A LAST-ditch attempt to save the DLI Museum from closure failed as the North-East’s biggest council backed a budget containing £37m of cuts and a 3.99 per cent tax hike.

The Conservative group on Durham County Council suggested axing the council’s Durham County News magazine and centralising back office functions in order to give the Durham Light Infantry Museum, which is due to close on April 1, a one-year reprieve, as well as cutting parking charges and spending more on cleaning gullies to prevent flooding.

Tory leader Richard Bell demanded the DLI Trustees, who own the regiment’s treasures, “pull their collective finger out” and find a future for the Durham City museum, suggesting The Green Howards Museum in Richmond, North Yorkshire, could provide a model.

However, the ruling Labour group voted down the motion, with cabinet member Neil Foster saying the DLI museum was no longer fit for purpose and its annual attendance of 39,000 was very low.

The council says the museum is heavily subsidised and the DLI collection has outgrown it.

The Labour cabinet voted to close the museum last October, with the collection moving to a specialist facility in Spennymoor and long-term and temporary exhibitions being staged, including at Palace Green Library.
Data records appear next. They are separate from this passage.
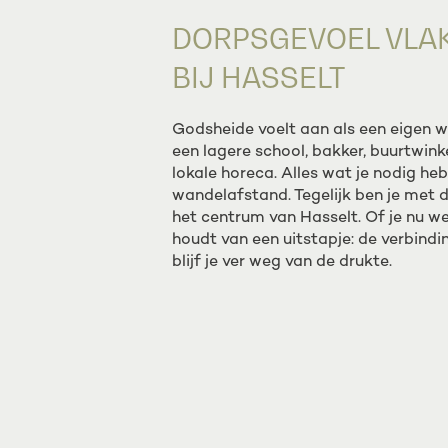
DORPSGEVOEL VLA
BIJ HASSELT
Godsheide voelt aan als een eigen we
een lagere school, bakker, buurtwinke
lokale horeca. Alles wat je nodig hebt
wandelafstand. Tegelijk ben je met de
het centrum van Hasselt. Of je nu we
houdt van een uitstapje: de verbindin
blijf je ver weg van de drukte.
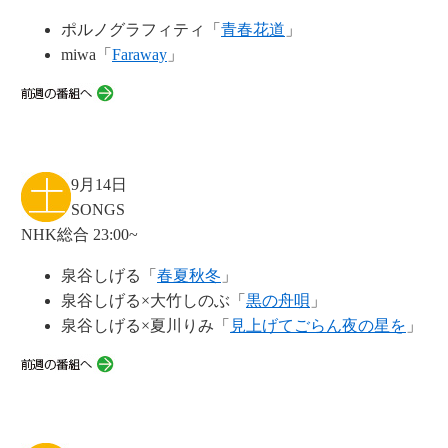
ポルノグラフィティ「
青春花道
」
miwa「
Faraway
」
9月14日
SONGS
NHK総合 23:00~
泉谷しげる「
春夏秋冬
」
泉谷しげる×大竹しのぶ「
黒の舟唄
」
泉谷しげる×夏川りみ「
見上げてごらん夜の星を
」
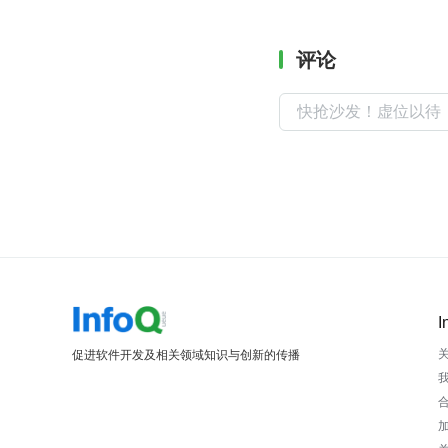
评论
I
促进软件开发及相关领域知识与创新的传播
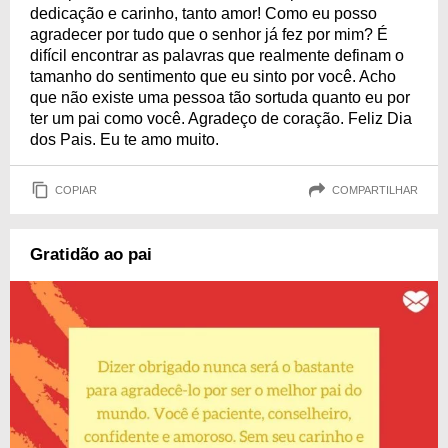
dedicação e carinho, tanto amor! Como eu posso
agradecer por tudo que o senhor já fez por mim? É
difícil encontrar as palavras que realmente definam o
tamanho do sentimento que eu sinto por você. Acho
que não existe uma pessoa tão sortuda quanto eu por
ter um pai como você. Agradeço de coração. Feliz Dia
dos Pais. Eu te amo muito.
COPIAR
COMPARTILHAR
Gratidão ao pai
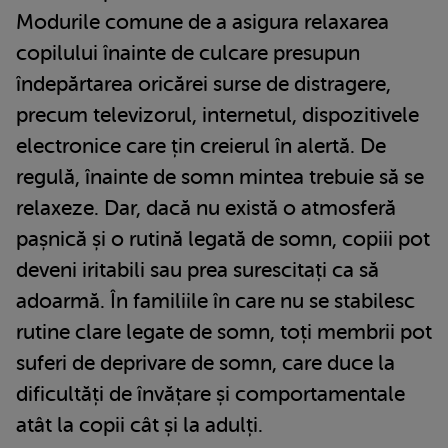
Modurile comune de a asigura relaxarea
copilului înainte de culcare presupun
îndepărtarea oricărei surse de distragere,
precum televizorul, internetul, dispozitivele
electronice care țin creierul în alertă. De
regulă, înainte de somn mintea trebuie să se
relaxeze. Dar, dacă nu există o atmosferă
pașnică și o rutină legată de somn, copiii pot
deveni iritabili sau prea surescitați ca să
adoarmă. În familiile în care nu se stabilesc
rutine clare legate de somn, toți membrii pot
suferi de deprivare de somn, care duce la
dificultăți de învățare și comportamentale
atât la copii cât și la adulți.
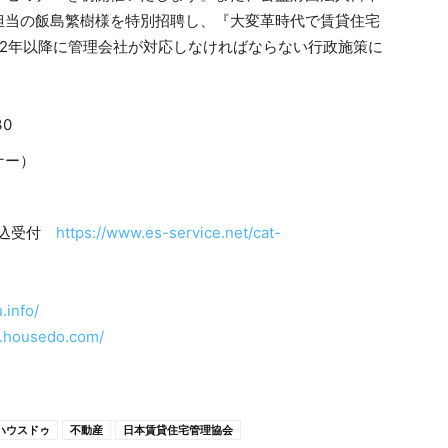
担当の飯島繁樹様を特別招聘し、『大変革時代で賃貸住宅
022年以降に管理会社が対応しなければならない行政施策に
30
ナー）
申込受付
https://www.es-service.net/cat-
.info/
w.housedo.com/
ハウスドゥ
不動産
日本賃貸住宅管理協会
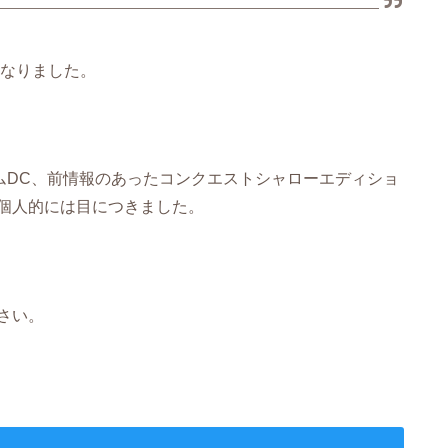
となりました。
ムDC、前情報のあったコンクエストシャローエディショ
個人的には目につきました。
さい。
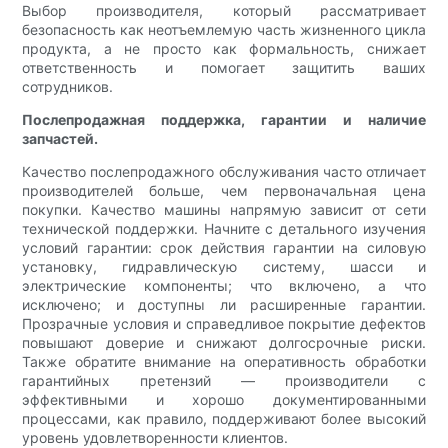
Выбор производителя, который рассматривает
безопасность как неотъемлемую часть жизненного цикла
продукта, а не просто как формальность, снижает
ответственность и помогает защитить ваших
сотрудников.
Послепродажная поддержка, гарантии и наличие
запчастей.
Качество послепродажного обслуживания часто отличает
производителей больше, чем первоначальная цена
покупки. Качество машины напрямую зависит от сети
технической поддержки. Начните с детального изучения
условий гарантии: срок действия гарантии на силовую
установку, гидравлическую систему, шасси и
электрические компоненты; что включено, а что
исключено; и доступны ли расширенные гарантии.
Прозрачные условия и справедливое покрытие дефектов
повышают доверие и снижают долгосрочные риски.
Также обратите внимание на оперативность обработки
гарантийных претензий — производители с
эффективными и хорошо документированными
процессами, как правило, поддерживают более высокий
уровень удовлетворенности клиентов.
The Save the DLI Museum group is trying to raise £300,000 to keep it open.

The council agreed a 2016-17 budget including £37m of cuts, the highest since 2011, and a 3.99 per cent council tax rise, which includes two per cent to fund adult social care.

Another 400 jobs will be lost, on top of 1,950 axed since 2010, and £13.5m of reserves will be used by March 2018, but there will be a £135m capital spending programme to boost the economy.

The council will have cut more than £370m from its pre-austerity budget by 2020 and Labour figures are furious Tory shires were the big winners when the Government announced the latest funding settlement.

Cllr Simon Henig, the council’s Labour leader, said: “It’s a budget that despite a further £37m of enforced savings remains in line with our priorities, a budget that protects frontline services as best we can, a budget that protects people in County Durham and the services they consistently tell us are a priority for them.”

The Liberal Democrats proposed raising council tax by just two per cent and covering the shortfall from council reserves, but this was defeated.

Independent John Shuttleworth asked for an extra £1m for roads, paid for by reducing the risk budget and policy and communications work and stopping County Durham News. Again, this was defeated.

The main opposition group, the Durham Independents, did not put forward any budget proposals.

The 3.99 per cent tax rise will generate £7.1m, costing £1.02 a week extra for Band D householders and 68p a week more for Band A householders, the majority of council taxpayers in County Durham.

County Durham householders also face paying 1.98 per cent more for Durham Police and 1.9 per cent more for County Durham Fire and Rescue Service.